— What is expected —
Your output should consist of every record, copied exactly.
Dataset content: Begin
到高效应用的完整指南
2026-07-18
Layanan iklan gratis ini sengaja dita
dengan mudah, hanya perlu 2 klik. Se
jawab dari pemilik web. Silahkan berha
Dataset content: End
— Result of the exercise —
到高效应用的完整指南
2026-07-18
Layanan iklan gratis ini sengaja dita
dengan mudah, hanya perlu 2 klik. Se
jawab dari pemilik web. Silahkan berha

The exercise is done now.